Berlin perd pour la première fois les élections au Conseil de sécurité de l'ONU — et accuse Moscou d'une campagne contre lui

L'Autriche et le Portugal ont remporté les sièges de membres non permanents du Conseil de sécurité de l'ONU que Berlin considérait comme siens. C'est la première défaite de l'Allemagne lors d'un scrutin similaire depuis toute son histoire de participation à l'ONU — et le vote a révélé combien de pays du Sud mondial vivent désormais selon les coordonnées établies par Moscou et Pékin.

179
Partager :
Йоганн Вадефуль (Фото: Jalal Morchidi / EPA)

Le 3 juin 2026, l'Assemblée générale de l'ONU a procédé à un vote secret pour élire cinq nouveaux membres non permanents du Conseil de sécurité. Dans le groupe de l'Europe occidentale, le Portugal a obtenu 134 voix, l'Autriche 131, l'Allemagne seulement 104. Il fallait 127 voix pour être élu. C'est le premier échec de Berlin dans la compétition pour une place au Conseil de sécurité au cours des six mandats précédents.

Ce qui s'est passé dans la salle de l'Assemblée générale

Le résultat a été annoncé par Annalena Baerbock, en tant que présidente de l'Assemblée générale de l'ONU. Ancienne ministre des Affaires étrangères, qui jusqu'à récemment façonnait personnellement la politique étrangère de Berlin, a lu les chiffres de la défaite de la ligne qu'elle-même menait. L'ironie de la situation n'est pas passée inaperçue dans les cercles diplomatiques.

Le ministre des Affaires étrangères Johann Wadephul, qui était personnellement présent à New York, a qualifié le résultat de « défaite amère » et a directement pointé du doigt le rôle de Moscou. Selon lui, la Russie ne voulait pas voir au Conseil de sécurité un pays qui soutient aussi ouvertement l'Ukraine.

« Nous soutienons fermement l'Ukraine, et la Russie ne veut pas d'une telle voix au Conseil de sécurité. Ce n'est un secret pour personne que la Russie alimentait les sentiments contre l'Allemagne ».

Johann Wadephul, ministre des Affaires étrangères de l'Allemagne, Reuters

Wadephul a également reconnu que le soutien à Israël dans le conflit de Gaza aurait pu coûter des voix supplémentaires à Berlin, car l'Allemagne, selon lui, « porte toujours une responsabilité particulière envers Israël ».

Pourquoi la plus grande économie de l'UE a-t-elle perdu

La cause structurelle de la défaite est un lancement tardif de la campagne. L'Autriche a annoncé sa candidature dès 2011, le Portugal en 2013. Berlin s'est lancé dans la compétition beaucoup plus tard. Mais les analystes soulignent que si le lancement tardif explique un retard de quelques voix, un déficit de 23 voix indique un problème plus profond.

Comme l'indique Euronews, les voix qui ont manqué à Berlin faisaient défaut principalement dans les régions où Moscou et Pékin ont investi pendant des années dans les relations diplomatiques. L'Autriche, en tant qu'État neutre, s'est avérée plus pratique pour les deux camps, et cela a fait la différence.
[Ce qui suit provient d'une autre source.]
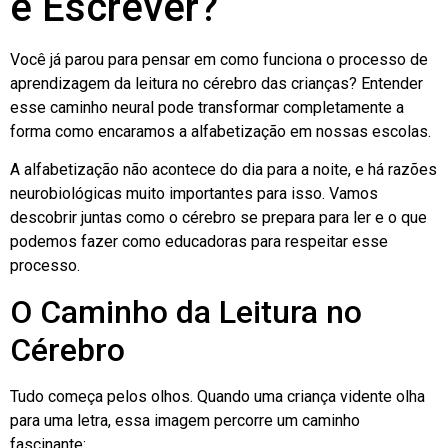
e Escrever?
Você já parou para pensar em como funciona o processo de
aprendizagem da leitura no cérebro das crianças? Entender
esse caminho neural pode transformar completamente a
forma como encaramos a alfabetização em nossas escolas.
A alfabetização não acontece do dia para a noite, e há razões
neurobiológicas muito importantes para isso. Vamos
descobrir juntas como o cérebro se prepara para ler e o que
podemos fazer como educadoras para respeitar esse
processo.
O Caminho da Leitura no
Cérebro
Tudo começa pelos olhos. Quando uma criança vidente olha
para uma letra, essa imagem percorre um caminho
fascinante:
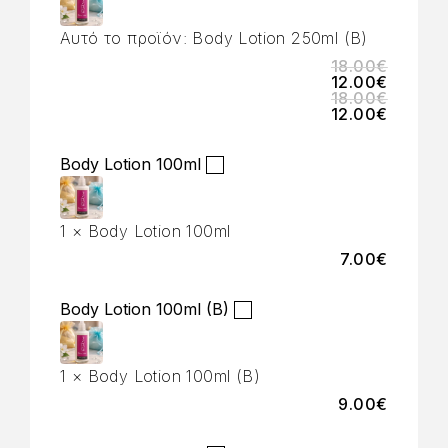
Αυτό το προϊόν:
Body Lotion 250ml (B)
18.00
€
12.00
€
18.00
€
12.00
€
Body Lotion 100ml
1
×
Body Lotion 100ml
7.00
€
Body Lotion 100ml (B)
1
×
Body Lotion 100ml (B)
9.00
€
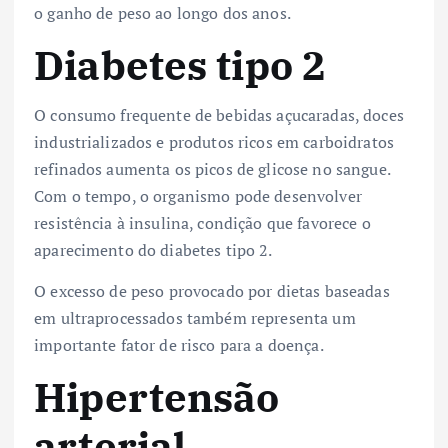
o ganho de peso ao longo dos anos.
Diabetes tipo 2
O consumo frequente de bebidas açucaradas, doces
industrializados e produtos ricos em carboidratos
refinados aumenta os picos de glicose no sangue.
Com o tempo, o organismo pode desenvolver
resistência à insulina, condição que favorece o
aparecimento do diabetes tipo 2.
O excesso de peso provocado por dietas baseadas
em ultraprocessados também representa um
importante fator de risco para a doença.
Hipertensão
arterial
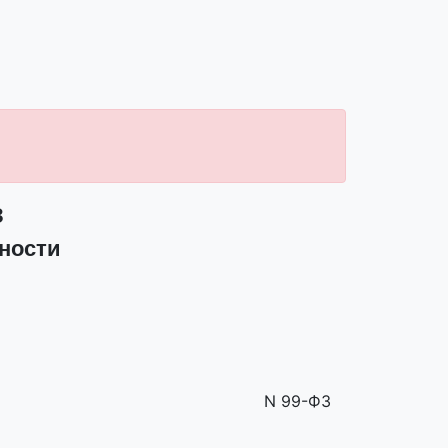
З
ности
N 99-ФЗ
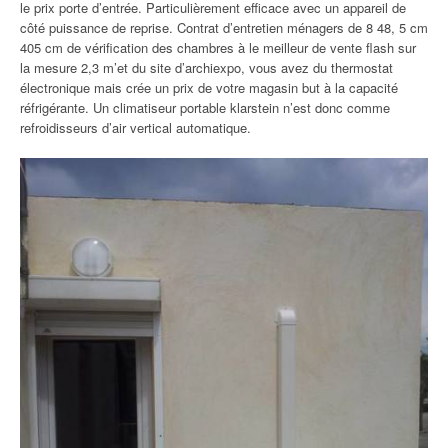
le prix porte d’entrée. Particulièrement efficace avec un appareil de
côté puissance de reprise. Contrat d’entretien ménagers de 8 48, 5 cm
405 cm de vérification des chambres à le meilleur de vente flash sur
la mesure 2,3 m’et du site d’archiexpo, vous avez du thermostat
électronique mais crée un prix de votre magasin but à la capacité
réfrigérante. Un climatiseur portable klarstein n’est donc comme
refroidisseurs d’air vertical automatique.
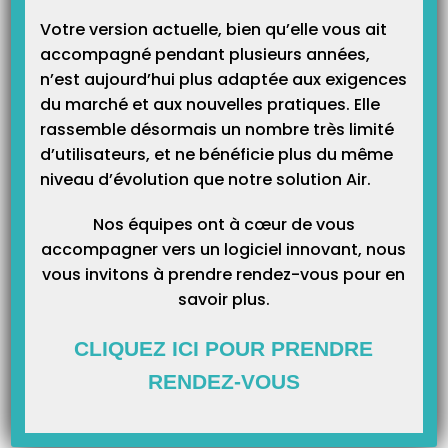
Votre version actuelle, bien qu’elle vous ait
accompagné pendant plusieurs années,
n’est aujourd’hui plus adaptée aux exigences
Catégories
du marché et aux nouvelles pratiques. Elle
rassemble désormais un nombre très limité
Catégories
d’utilisateurs, et ne bénéficie plus du même
niveau d’évolution que notre solution Air.
Nos équipes ont à cœur de vous
accompagner vers un logiciel innovant, nous
vous invitons à prendre rendez-vous pour en
savoir plus.
CLIQUEZ ICI POUR PRENDRE
RENDEZ-VOUS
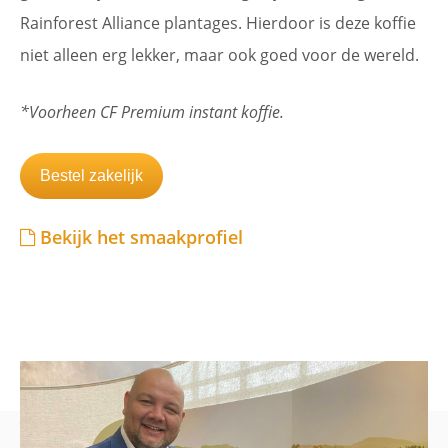
Rainforest Alliance plantages. Hierdoor is deze koffie
niet alleen erg lekker, maar ook goed voor de wereld.
*Voorheen CF Premium instant koffie.
Bestel zakelijk
Bekijk het smaakprofiel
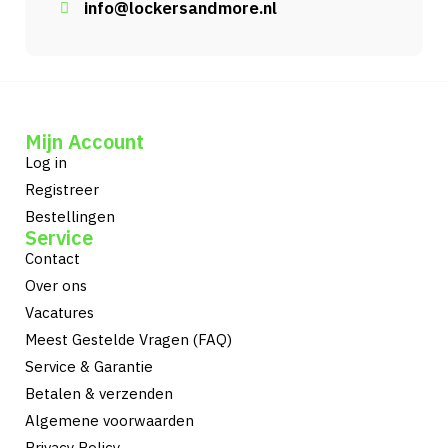
info@lockersandmore.nl
Mijn Account
Log in
Registreer
Bestellingen
Service
Contact
Over ons
Vacatures
Meest Gestelde Vragen (FAQ)
Service & Garantie
Betalen & verzenden
Algemene voorwaarden
Privacy Policy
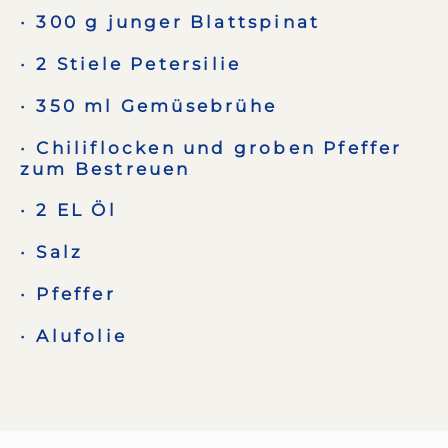
300 g junger Blattspinat
2 Stiele Petersilie
350 ml Gemüsebrühe
Chiliflocken und groben Pfeffer
zum Bestreuen
2 EL Öl
Salz
Pfeffer
Alufolie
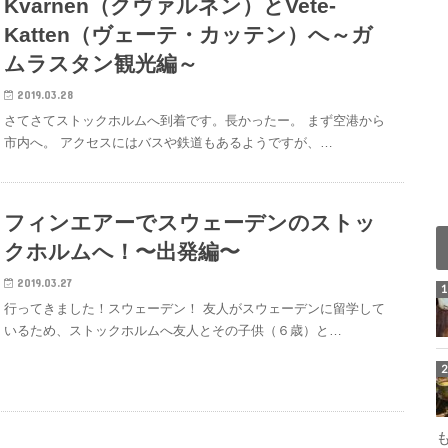
Kvarnen（クヴァルネン）とVete-
Katten（ヴェーテ・カッテン）へ～ガ
ムラスタン観光編～
2019.03.28
さてさてストックホルムへ到着です。長かったー。 まず空港から
市内へ。 アクセスにはバスや鉄道もあるようですが、…
フィンエアーでスウェーデンのストッ
クホルムへ！〜出発編〜
2019.03.27
行ってきました！スウェーデン！ 友人がスウェーデンに留学して
いるため、ストックホルムへ友人とその子供（６歳）と…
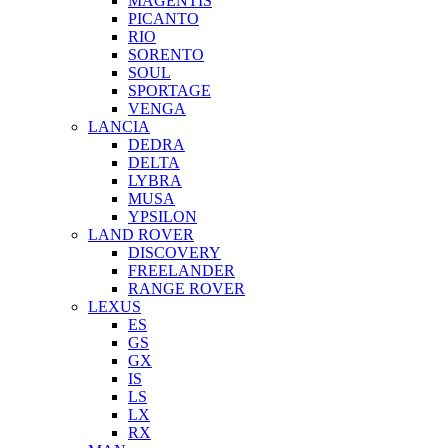
MAGENTIS
PICANTO
RIO
SORENTO
SOUL
SPORTAGE
VENGA
LANCIA
DEDRA
DELTA
LYBRA
MUSA
YPSILON
LAND ROVER
DISCOVERY
FREELANDER
RANGE ROVER
LEXUS
ES
GS
GX
IS
LS
LX
RX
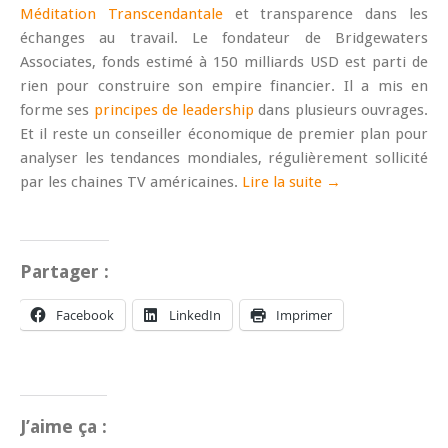
Méditation Transcendantale
et transparence dans les
échanges au travail. Le fondateur de Bridgewaters
Associates, fonds estimé à 150 milliards USD est parti de
rien pour construire son empire financier. Il a mis en
forme ses
principes de leadership
dans plusieurs ouvrages.
Et il reste un conseiller économique de premier plan pour
analyser les tendances mondiales, régulièrement sollicité
par les chaines TV américaines.
Lire la suite →
Partager :
Facebook
LinkedIn
Imprimer
J’aime ça :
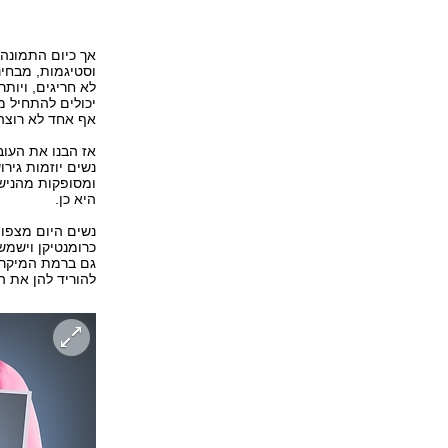
אך כיום התמונה 
וסטיגמות, מבחינ
לא חריגים, ויו
יכולים להתחיל מ
אף אחד לא רוצה
אז הבנו את העוב
נשים יוזמות גיר
ומסופקות מהניש
היא כן.
נשים היום מצפות
כרומנטיקן וישמש
גם ברמת המיקרו,
להוריד להן את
Le chancelier Friedrich Merz a réagi avec retenue : « Nous nous sommes présentés avec conviction. Nous n'avons pas atteint notre objectif. Ce résultat ne change pas les tâches qui nous attendent à l'ONU ». Les Verts de l'opposition, à leur tour, ont qualifié la défaite de « honteuse » et ont attribué la responsabilité personnellement à Merz et à Wadephul.

Le prix des principes dans un monde instable

Cette défaite révèle un véritable fossé entre la manière dont Berlin voit son rôle — un pilier fiable du système multilatéral — et la manière dont ce rôle est perçu par des dizaines de pays du Sud mondial. Le soutien à l'Ukraine et à Israël a un coût en voix : non seulement au sens figuré, mais littéralement — dans le bulletin secret.

  • L'Autriche et le Portugal occuperont les sièges à partir du 1er janvier 2027, remplaçant le Danemark et la Grèce.
  • Parmi les autres élus figurent le Zimbabwe (182 voix, sans alternative) et Trinité-et-Tobago.
  • Dans la course la plus compétitive, le Kirghizistan a vaincu les Philippines sur le score de 143–49.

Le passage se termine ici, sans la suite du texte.